The project appeared to strike terminal trouble late last year, after entering administration, until Yorkshire entrepreneur Ian Warhurst rescued it. Bloodhound has been rebranded, refinanced, repainted and moved to new headquarters in Gloucester.
Warhurst told Autocar that when he made contact, the administrators were “on the point of cutting the car up and sending it away for scrap”.
He added: “They put it off so I could come and see the car. I knew I couldn’t leave without doing some kind of deal.”
The core team that built the car over the past decade is already at work reinstating previously laid plans to set a new land speed record at Hakskeenpan in South Africa and then press on to beat the 1000mph barrier.
Rebranded as Bloodhound LSR (for ‘land speed record’), the machine is being prepared for high-speed tests in South Africa, following runs at up to 200mph at Newquay Airport last year. The project will be based in new premises in the SGS Berkeley Green University Technical College, in Berkeley, Gloucestershire.
The car’s new livery, with its white body, is intended to encourage new investors in the project, with title and livery sponsorships being offered.
Warhurst has established a new company, Grafton LSR Ltd, to run the project. Warhurst is joined in the new company by familiar faces such as driver Andy Green and chief engineer Mark Chapman, along with many others from the original team “to provide continuity”. The team also now includes commercial director and exformula 1 money man Ewen Honeyman, whose job will be to find new backers.
Warhurst was eight days into his retirement when he heard by text from his son last December of Bloodhound’s demise. For the time being, he has pledged to provide “the cash flow to keep the project on track” until extra backers are found. Warhurst recently sold Melett, a turbocharger parts and equipment supplier of which he was the owner and managing director.

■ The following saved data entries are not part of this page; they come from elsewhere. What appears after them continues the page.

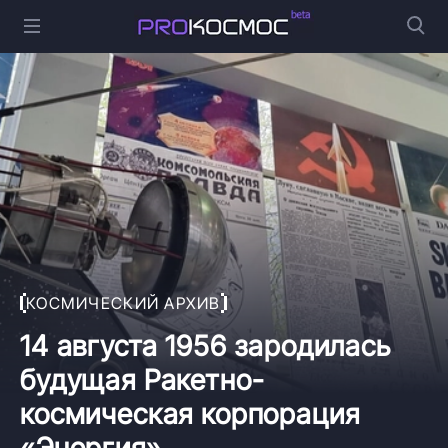
КОСМИЧЕСКИЙ АРХИВ
14 августа 1956 зародилась
будущая Ракетно-
космическая корпорация
«Энергия»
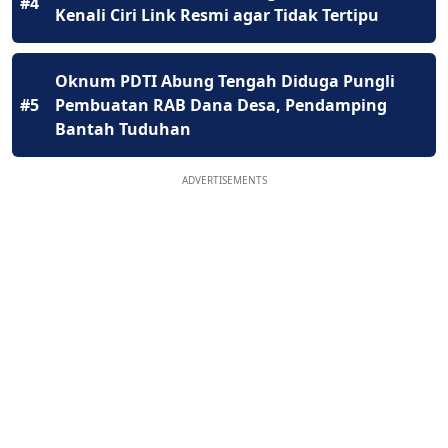
#4
Kenali Ciri Link Resmi agar Tidak Tertipu
Oknum PDTI Abung Tengah Diduga Pungli
#5
Pembuatan RAB Dana Desa, Pendamping
Bantah Tuduhan
ADVERTISEMENTS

“I have been overwhelmed by the passion and enthusiasm the public has shown for the project,” said Warhurst. “Over the past decade, an incredible amount of hard graft has been invested in this project. It would be a tragedy to see it go to waste. It’s my ambition to let Bloodhound off the leash and see just how fast it can go.”
The former boss of the Bloodhound project, Richard Noble, will not participate on Bloodhound’s engineering side but will continue to work
on its educational aspects. He said: “It was a hard fight to create the Bloodhound car, the largest STEM [science, technology, engineering and maths] programme in the UK, the public engagement
programme and the 1000-manyear desert preparation. Our weakness was always finance but now, with Ian Warhurst, the team has the support it needs to drive forward.”